Kaminsky has greatly outperformed expectations he had entering the season, even though he was a preseason all-american pick. He’s been sensational, leading the Badgers in scoring, rebounding, assists, blocks and steals. Not bad for a guy that averaged 10 minutes as a sophomore.
Jahlil Okafor, Duke (17.6 ppg, 9.2 rpg)
Okafor is an easy pick as well, as he was the most dominating offensive force in the country this season. To get an idea of just how good he can be, think about this: He’s not just a poor defender, he can be downright awful at times, and yet he’s going to finish the season as a consensus first team all-american and the runner-up to Kaminsky in the Player of the Year voting. Not bad.
D’Angelo Russell, Ohio State (19.2 ppg, 5.6 rpg, 5.2 apg)
If Kaminsky has been the nation’s best player and Okafor has been the most dominating offensive force, than Russell has to be the nation’s most entertaining player. He can take over a game with his ability to score, and he throws some absurd passes in transition.

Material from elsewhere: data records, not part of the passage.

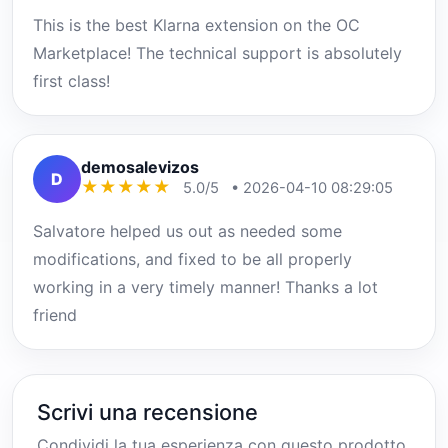
This is the best Klarna extension on the OC
Marketplace! The technical support is absolutely
first class!
demosalevizos
D
★
★
★
★
★
5.0/5
• 2026-04-10 08:29:05
Salvatore helped us out as needed some
modifications, and fixed to be all properly
working in a very timely manner! Thanks a lot
friend
Scrivi una recensione
Condividi la tua esperienza con questo prodotto.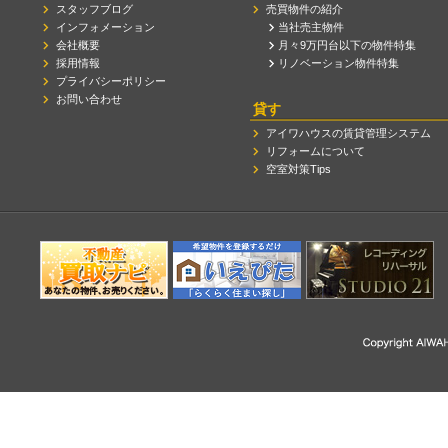
スタッフブログ
売買物件の紹介
インフォメーション
当社売主物件
会社概要
月々9万円台以下の物件特集
採用情報
リノベーション物件特集
プライバシーポリシー
お問い合わせ
貸す
アイワハウスの賃貸管理システム
リフォームについて
空室対策Tips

Can he be this year’s Shabazz Napier in the NCAA tournament?
Jerian Grant, Notre Dame (16.8 ppg, 6.7 apg)
The Irish have no business being a top ten team this season, but they are because Grant has been incredible. Notre Dame has one of the most potent offensive attacks in the country, and it all centers around Grant’s ability to make plays off the dribble and in ball-screen actions. He’s better than anyone else in the country at making his teammate’s better.
Cauley-Stein’s numbers don’t measure up to anyone else on the first team, but what he does best doesn’t necessarily show up in the scorebook. The Wildcats are downright dominant on the defensive end of the floor, and Cauley-Stein is the engine that drives them. He’s the best perimeter and the best interior defender in the country all at the same time.

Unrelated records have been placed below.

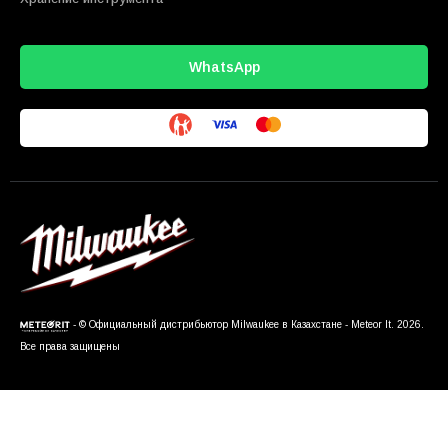
WhatsApp
- © Официальный дистрибьютор Milwaukee в Казахстане - Meteor It. 2026.
Все права защищены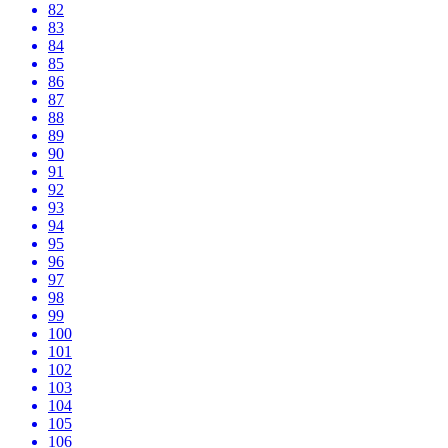
82
83
84
85
86
87
88
89
90
91
92
93
94
95
96
97
98
99
100
101
102
103
104
105
106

NBCSPORTS.COM’S SECOND TEAM ALL-AMERICANS
Delon Wright, Utah (14.3 ppg, 4.7 rpg, 5.3 apg, 2.1 spg): Wright did so much for Utah this season, and while his numbers were impressive, it was his defense and ability to understand his strengths offensively that were most important to the Utes.

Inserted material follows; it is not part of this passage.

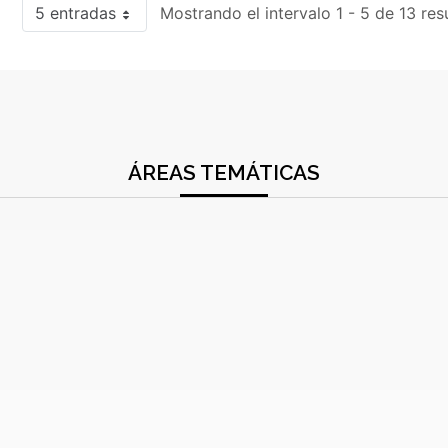
5 entradas
Mostrando el intervalo 1 - 5 de 13 res
ÁREAS TEMÁTICAS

Kris Dunn, Providence (15.5 ppg, 5.6 rpg, 7.4 apg): The only reason Dunn isn’t in the conversation for National Player of the Year is that he turns the ball over too much. He was completely dominant at times this season.
Buddy Hield, Oklahoma (17.4 ppg, 5.5 rpg): Hield has a rep for being one of the nation’s best defenders, dating back to his freshman season. Now he’s also one of the best wing scorers.
Rico Gathers, Baylor (11.6 ppg, 11.7 rpg): Gathers is the nation’s best rebounder, an improving scorer on the block and a critical component for arguably the nation’s most surprising team.
Rakeem Christmas, Syracuse (17.5 ppg, 9.1 rpg, 2.5 bpg): He won’t get to showcase his ability this March, but there was not a more improved player in the country than Christmas this season.
NBCSPORTS.COM’S THIRD TEAM ALL-AMERICANS
T.J. McConnell, Arizona (9.6 ppg, 6.3 apg, 2.1 spg): McConnell’s numbers are nowhere near as impressive as the other lead guards here, but if you watched Arizona play over the last two months, you understand just how important he was to that team’s success.
Melo Trimble, Maryland (16.1 ppg, 3.1 apg): Maryland is ranked 31st in KenPom. Yet, they’re a top ten team that’s going to be a top four seed because they’re 11-0 in games decided by six points or less. Trimble is their ‘closer’. He earned this spot.
Justin Anderson, Virginia (13.4 ppg, 4.3 rpg, 48.5% 3PT): Anderson was in the mix for first team all-american when he broke his finger. He deserves recognition despite missing time.
Bobby Portis, Arkansas (17.8 ppg, 8.7 rpg, 1.5 bpg): I was called out by an Arkansas assistant coach for having Bobby Portis ranked 62nd in our top 100 players list in the preseason. That coach was right.
Seth Tuttle, Northern Iowa (15.3 ppg, 6.8 rpg, 3.3 apg): I’m fully on the Tuttle bandwagon. He’s a low-post scorer with three point range, the ability to put the ball on the floor and terrific vision. He’s Frank Kaminsky 2.0.